In June of 2006, I began my journey in full-time vocational ministry. It was a tumultuous time in our church’s history. We had just started the process of navigating uncharted waters as our church fractured and split. Without going into the details, the primary disagreement was over the purpose of Sunday morning. As the new staff member, I was overwhelmed trying to learn my new role and find stability while the ground kept shifting. Key people on the board, staff, and volunteers were leaving. There were endless meetings and discussions on how to move forward.
On top of that, there were only three months until the fiscal year ended in September, which meant we needed to create a new budget. I wish that were the most challenging budget I’ve ever worked on, but it wasn’t. However, the next few years proved to be very formative in my approach to budgeting. I created processes to project the income target based on attendance and giving trends. I standardized the way leaders submitted their budget requests for the upcoming year. I discovered and used metrics from healthy churches to guide our process. Even today, despite my experience and desire to improve the process, we always overlook items that need to be in the budget.
It doesn’t matter if it’s your first time crafting a church budget or fifty-first; there’s a good chance you overlooked at least one expense. As your church prepares its next budget, I’ve summarized three commonly overlooked items that may help to create a more accurate look at costs.

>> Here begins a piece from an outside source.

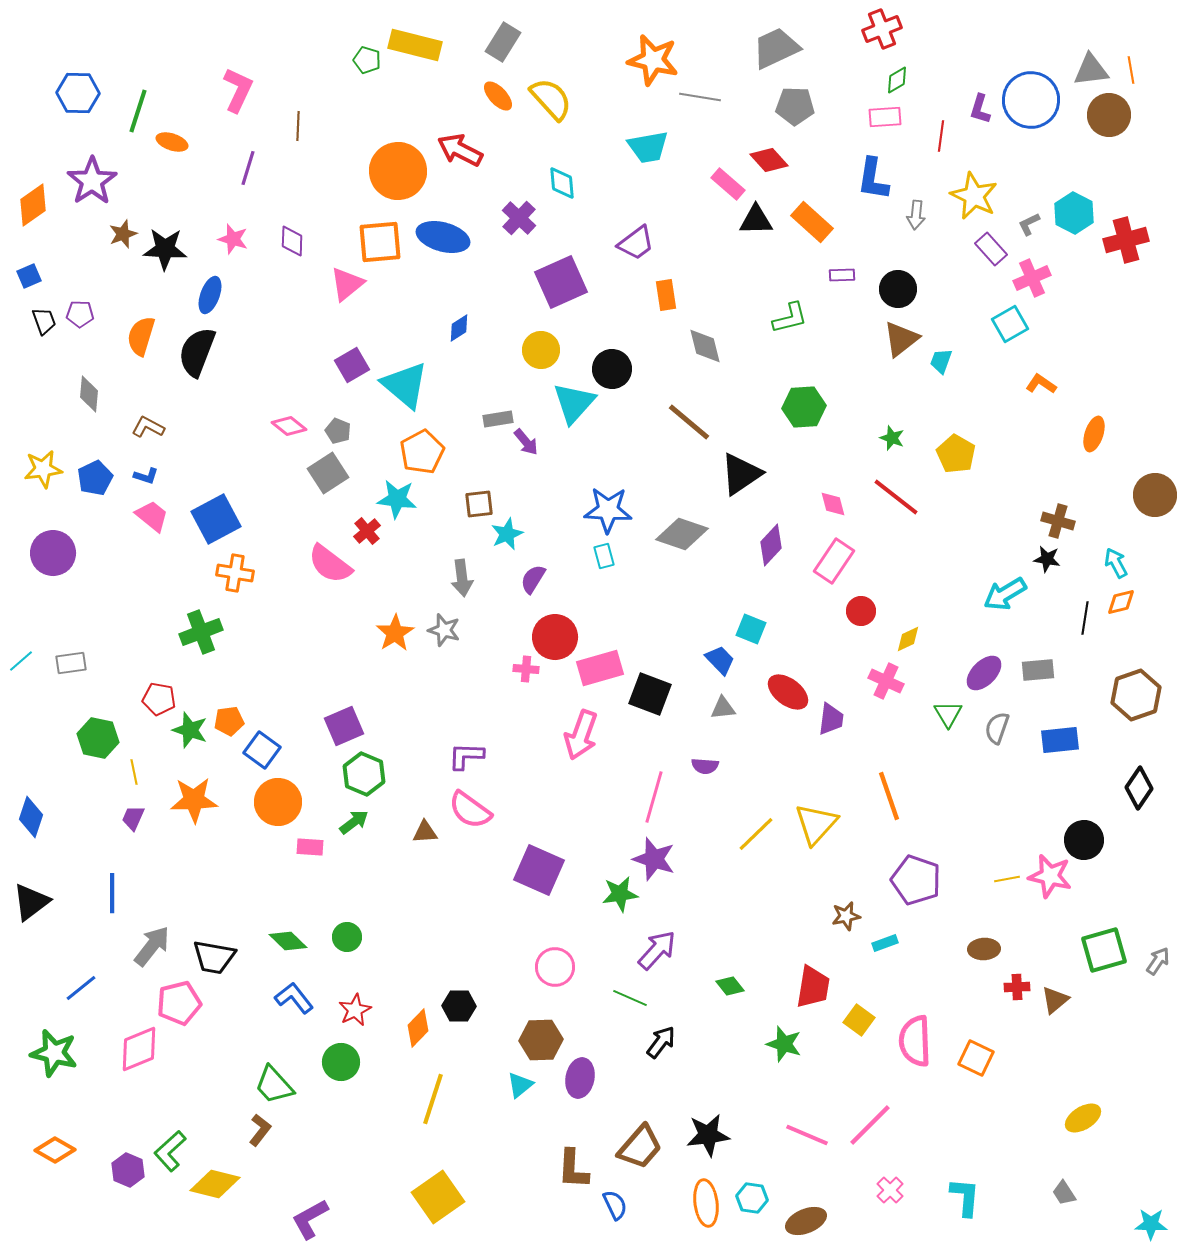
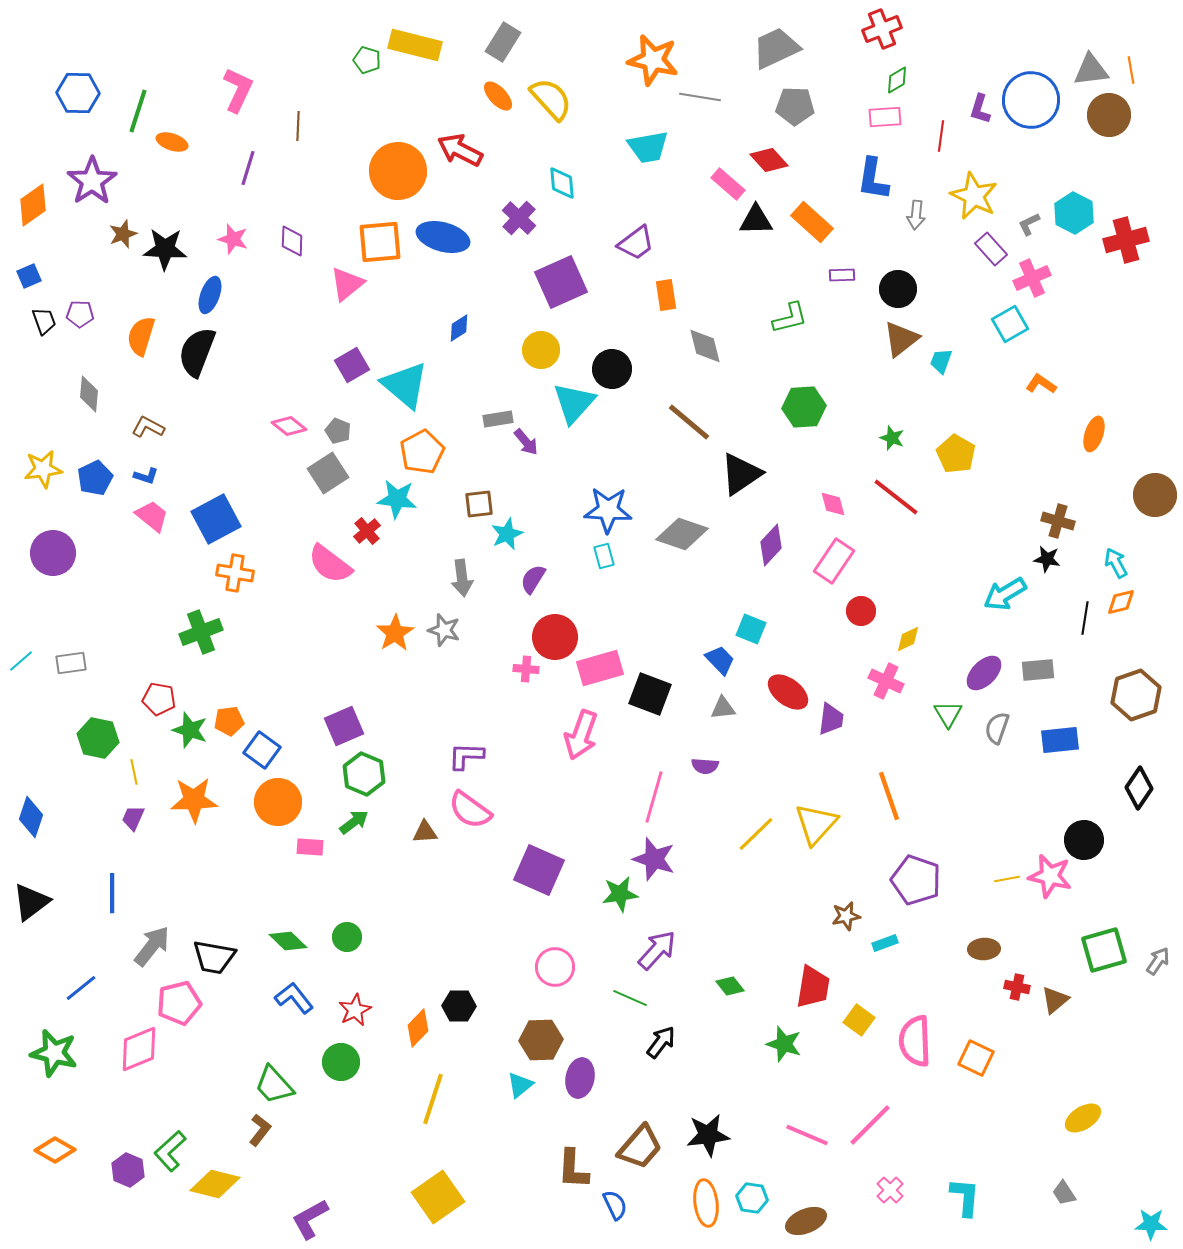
red cross at (1017, 987): rotated 15 degrees clockwise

The first area commonly overlooked is inflation. Since 2020, we’ve all felt the impact of historically high inflation rates. In our personal finances, many of us feel the pinch in staple products we need, like groceries, gasoline, and utilities. The most recent posting (January 11, 2024) from the Legislative Analyst’s Office shows that in California, prices have grown by 19 percent overall since 2020, with energy prices the most volatile. And these increases impact churches as well. When budgeting, check the latest inflation trends and calculate the increase in impacted areas like utilities, insurance, camps, etc.
The next large grouping of items falls into administration, which covers a large range of expense items. Specifically, churches seem to forget to budget for the costs of tracking and administrative software like CVLI, CCLI, and others. For example, in California, AB 506 requires screening, training, and policies for all board members, staff, and volunteers working with children. The costs to comply with this law include Live Scan background checks, approved mandated reporter training, and a way to track it. Local, State, and Federal governments pass laws and requirements each year, ultimately increasing the church’s administrative costs. Overlooking these required components of operating a church in 2024 could prove costly.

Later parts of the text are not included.